GOALI: Polarized Infrared Imaging for the Mechanics of Photovoltaic Wafers

GOALI：用于光伏晶片力学的偏振红外成像

• 批准号: 1300466
• 负责人: Harley Johnson
• 金额: $ 39.84万
• 依托单位: University of Illinois at Urbana-Champaign
• 依托单位国家: 美国
• 项目类别: Standard Grant
• 财政年份: 2013
• 资助国家: 美国
• 起止时间: 2013-07-01 至 2017-06-30
• 项目状态: 已结题
• 来源: https://www.nsf.gov/awardsearch/showAward?AWD_ID=1300466&HistoricalAwards=false
• 关键词: GOALI; Polarized; Infrared; Imaging; Mechanics

The research objective of this Grant Opportunity for Academic Liaison with Industry (GOALI) award is to investigate the mechanics of stress, defects, and failure in thin silicon photovoltaic wafers using a combination of infrared photoelasticity and polarized photoluminescence inspection techniques. Silicon wafers are the most common base material in solar cells, but due to stress and defects that arise during the crystal growth process, material losses during manufacturing remain a significant problem. Under support from this award, the relationship between stress and defects in photovoltaic wafers will be studied directly using lock-in infrared photoelasticity. Also, a new class of inspection techniques based on a lock-in polarized photoluminescence method, in which both intensity and polarization of emitted light is measured, will be developed and used to study the interaction of stress and defects with light absorbed or emitted by the material. Finally, the relationship between stress and failure in these materials will be investigated using a series of imaging and fracture experiments.The award will support a collaborative effort between university and industry researchers. The research could have significant impact in the solar energy industry, as it will help to explain the role of stress and defects in photovoltaic wafer failure, and could enable a pathway to rapid inspection and sorting of silicon photovoltaic wafers based on the probability of mechanical failure. The results will also add to the fundamental understanding of the interaction of light with defects in crystalline materials. In addition to the research objectives, the award will support graduate and undergraduate education and training. The academic/industry partnership will be highlighted by the annual summer placement of a graduate research assistant in the industry facility to learn characterization and manufacturing methods. Undergraduate students will be involved through an engineering outreach event at the University of Illinois, and through research in the laboratory of the Principle Investigator.

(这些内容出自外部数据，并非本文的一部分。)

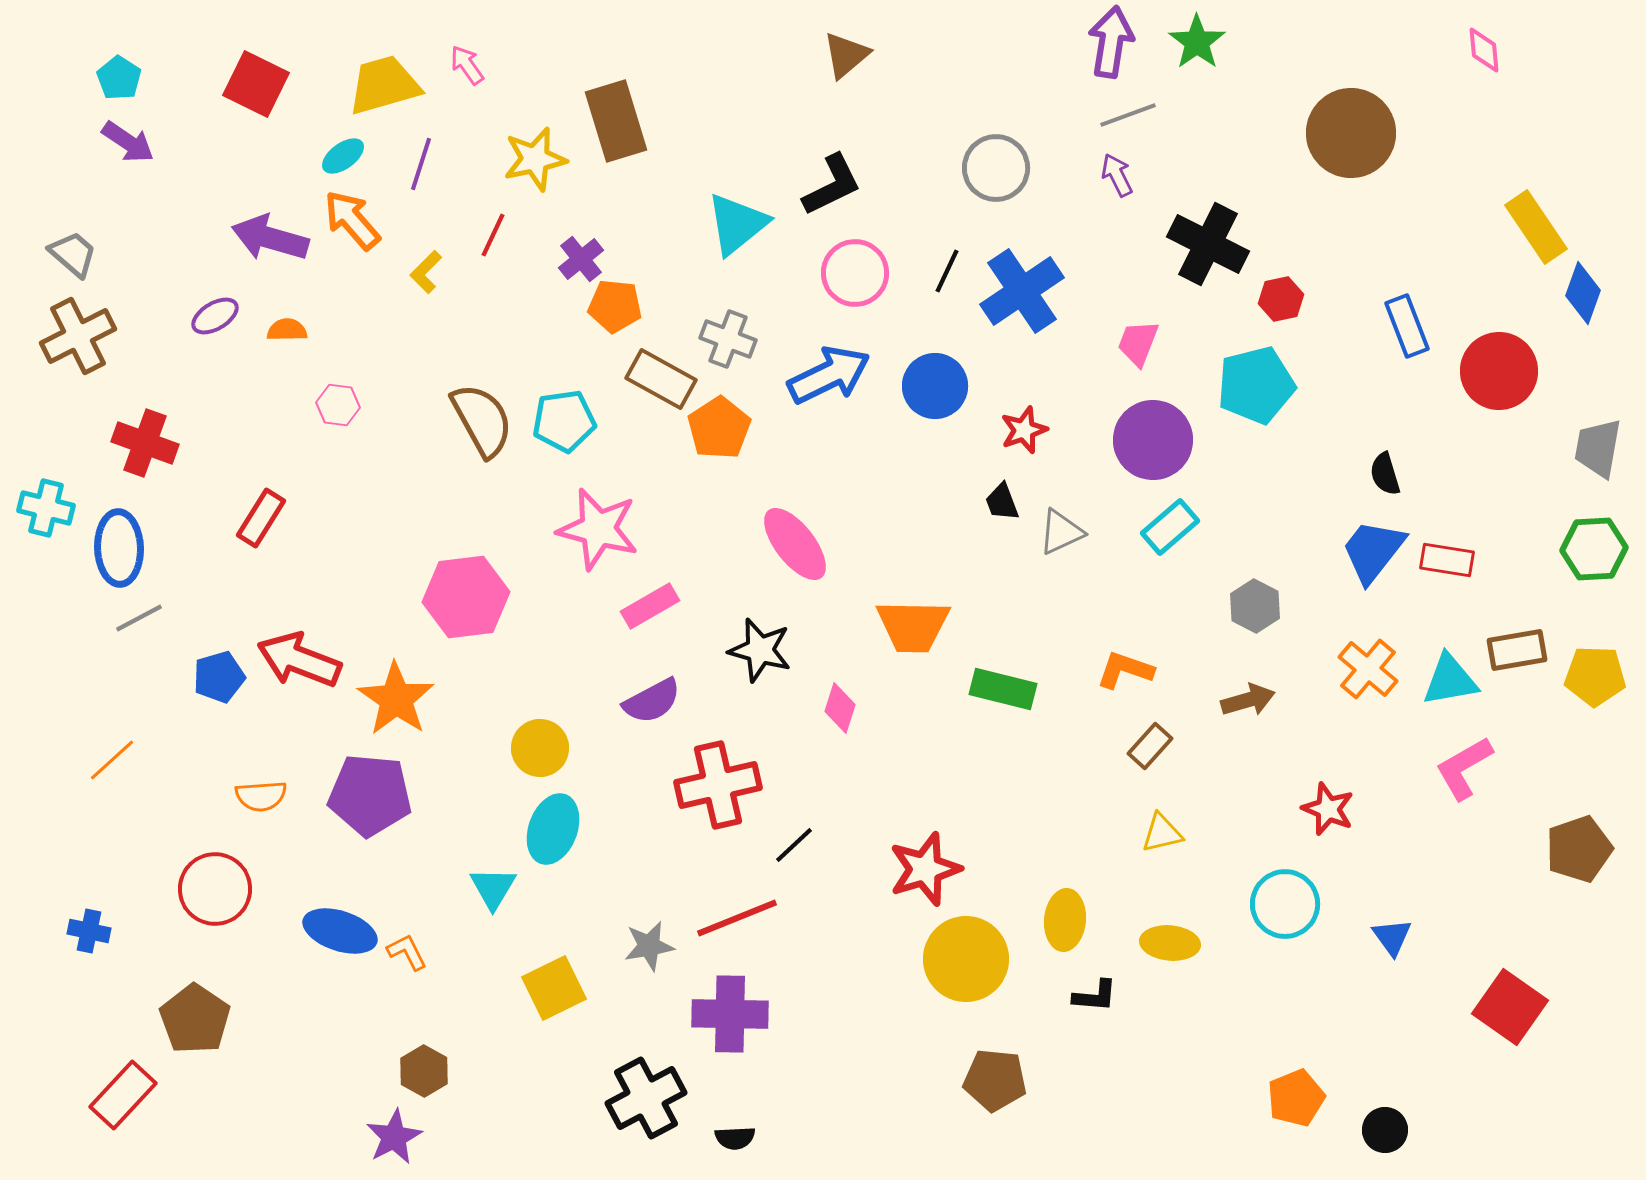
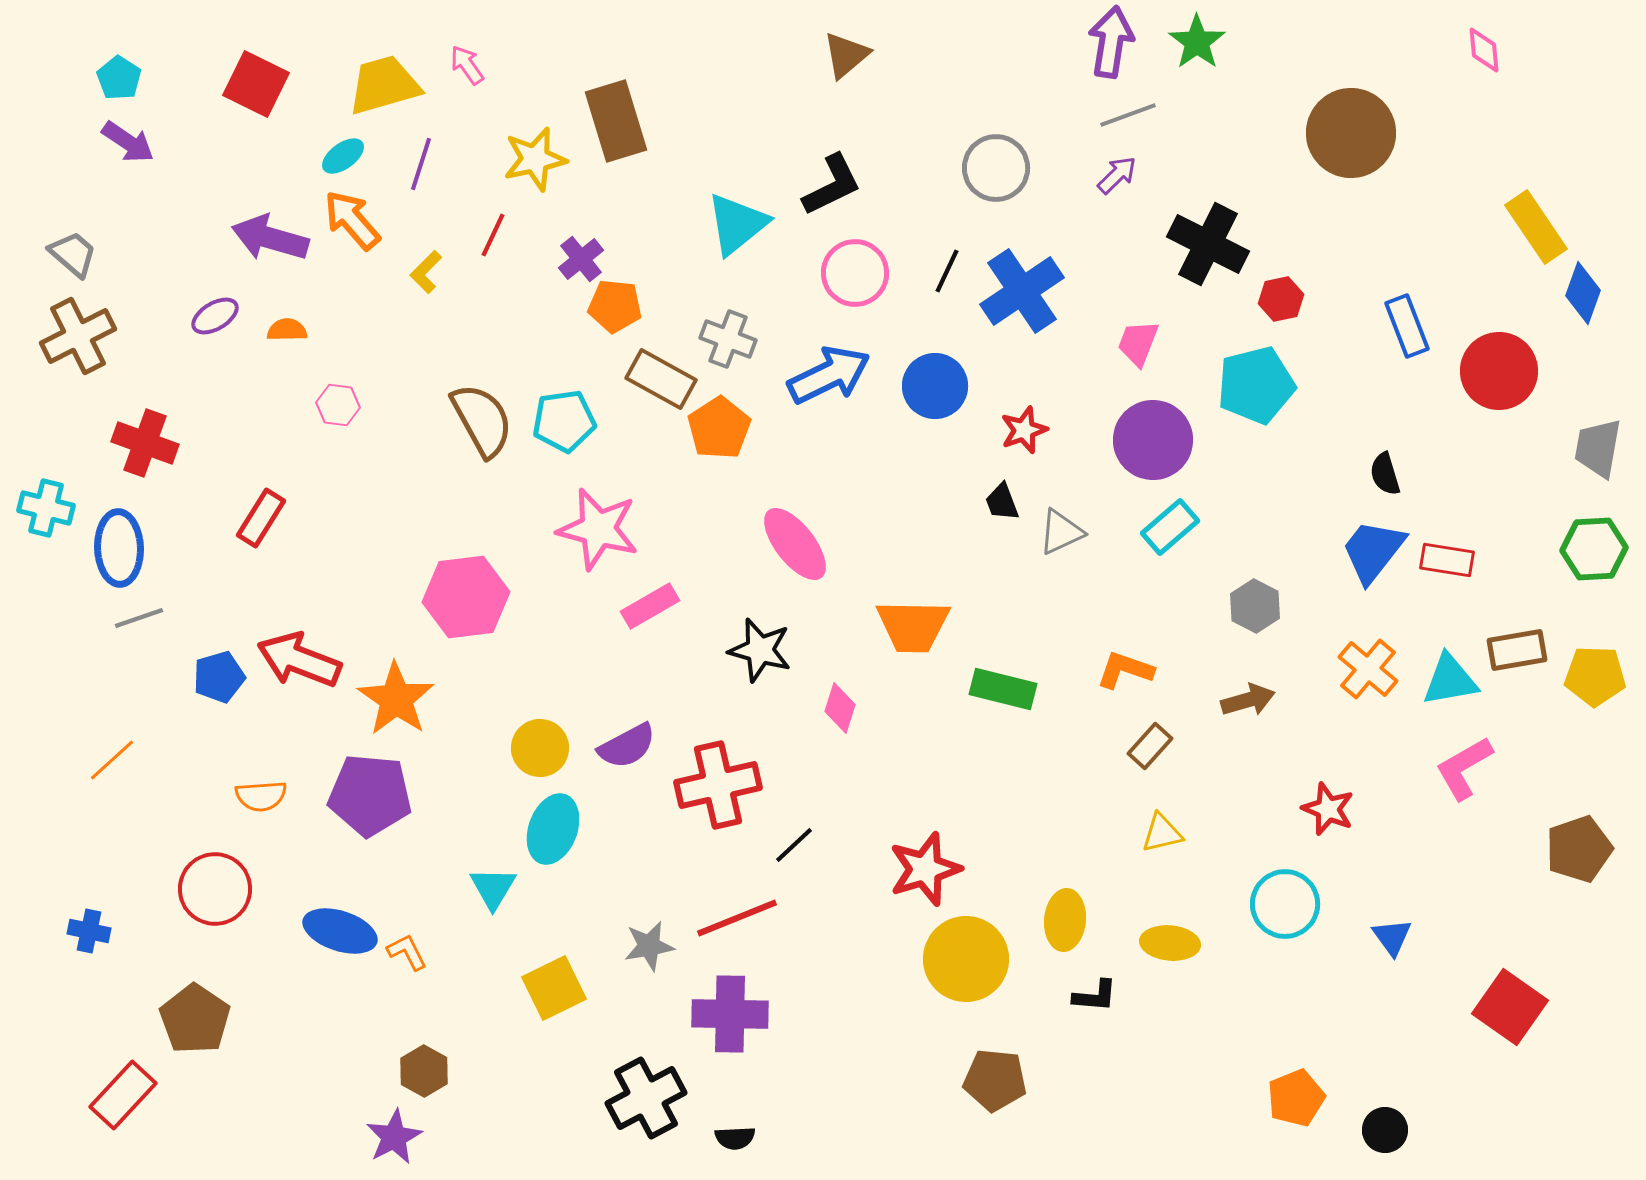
purple arrow at (1117, 175): rotated 72 degrees clockwise
gray line at (139, 618): rotated 9 degrees clockwise
purple semicircle at (652, 701): moved 25 px left, 45 px down
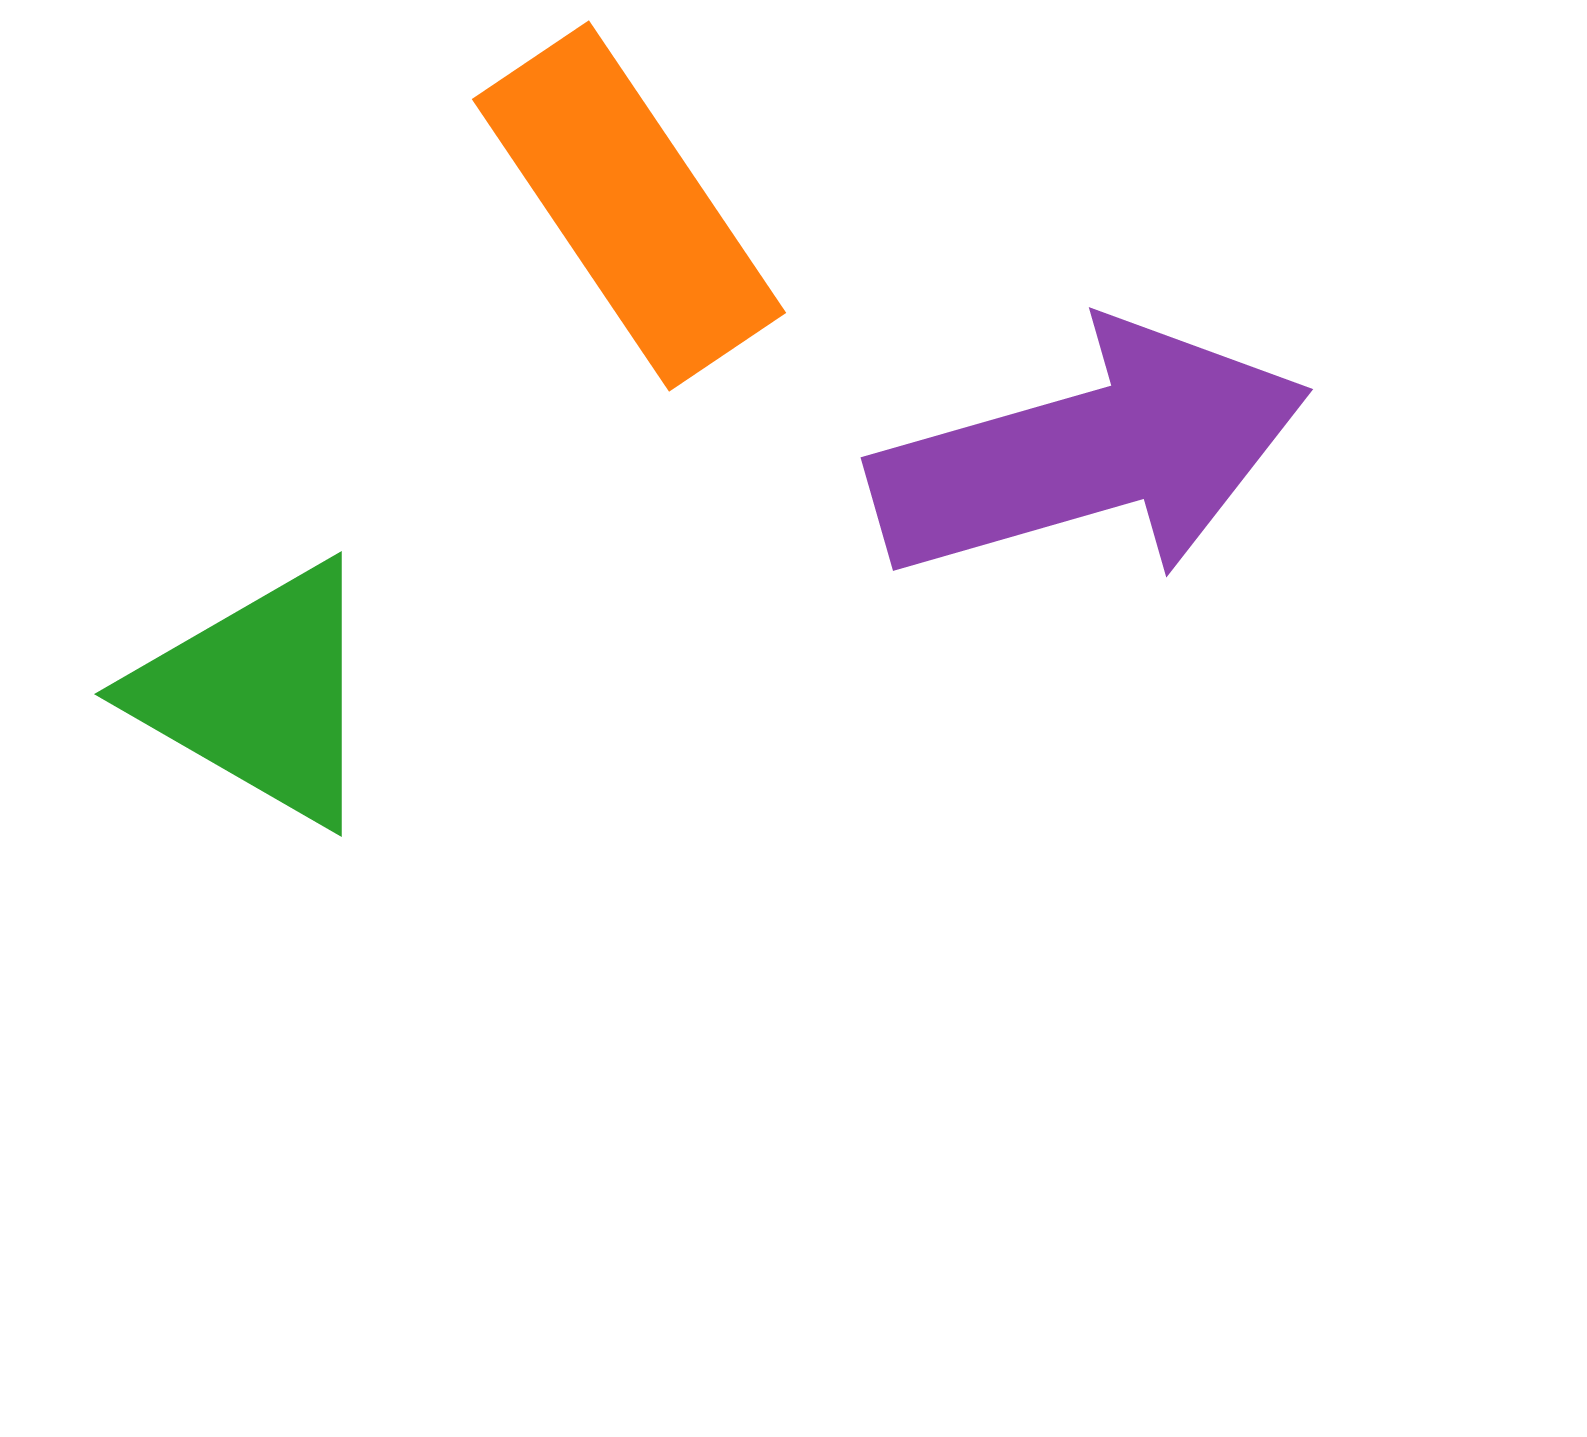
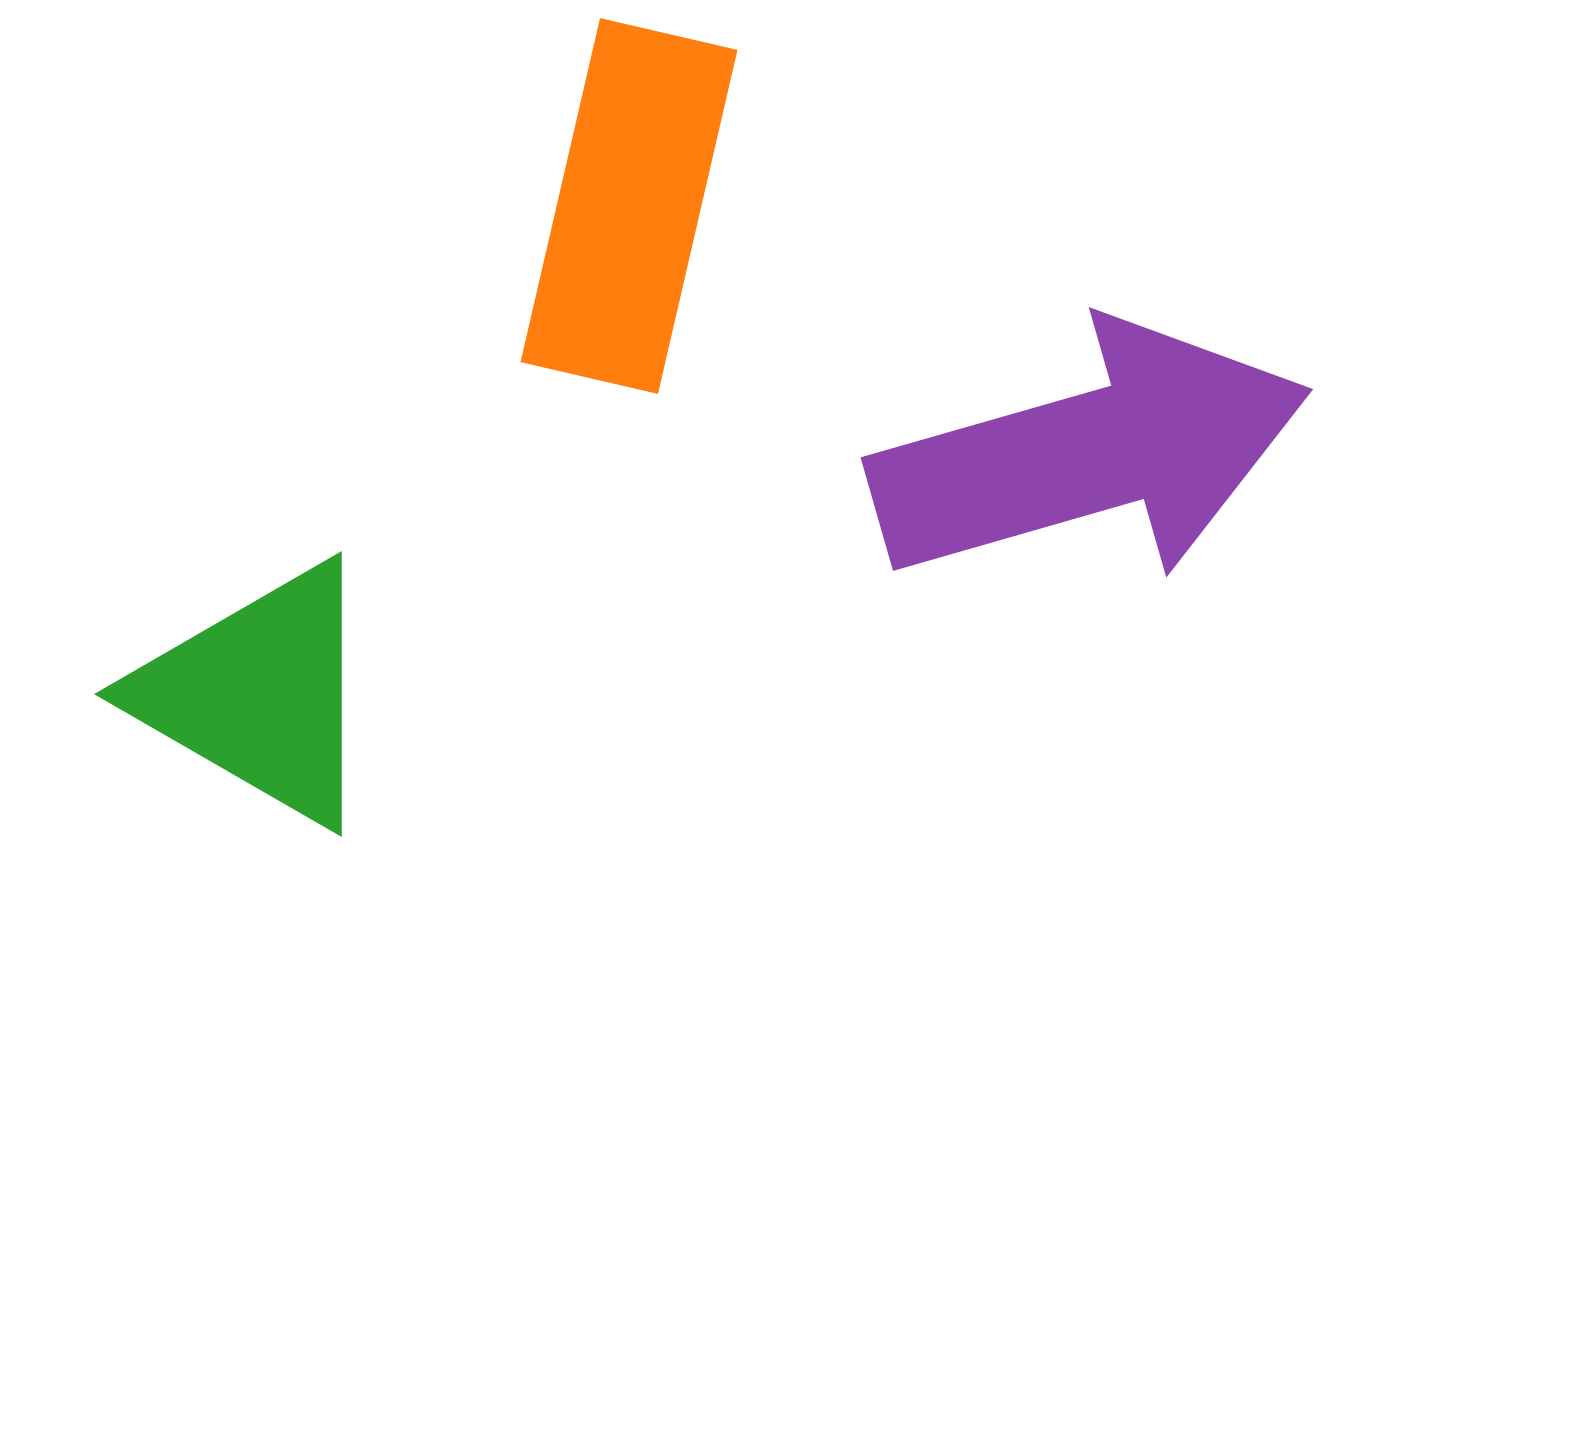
orange rectangle: rotated 47 degrees clockwise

这项学术联络人与行业联络人的研究目标是研究压力，缺陷和薄硅光伏瓦金的失败机制，并使用红外光弹性和两极化的光致发光检验技术组合。 硅晶片是太阳能电池中最常见的基本材料，但是由于晶体生长过程中出现的压力和缺陷，制造过程中的材料损失仍然是一个重大问题。 在该奖项的支持下，将使用锁定红外光弹直接研究应力与缺陷之间的关系。 同样，将开发并使用基于锁定偏振光发光方法的新的检查技术，其中测量发射光的强度和极化，并用于研究应力和缺陷与材料吸收或发射的光的相互作用。 最后，将使用一系列成像和断裂实验研究这些材料的压力与失败之间的关系。该奖项将支持大学和行业研究人员之间的协作努力。 这项研究可能会在太阳能行业中产生重大影响，因为它将有助于解释压力和缺陷在光伏晶片失败中的作用，并可以根据机械故障的可能性来快速检查和对硅光伏晶片进行快速检查和分类。 结果还将增加对光与晶体材料缺陷的相互作用的基本理解。 除研究目标外，该奖项还将支持研究生和本科教育和培训。 学术/行业的伙伴关系将由行业设施的研究生研究助理的年度夏季安置来强调，以学习表征和制造方法。本科生将通过伊利诺伊大学的工程外展活动以及在主要研究人员的实验室进行研究。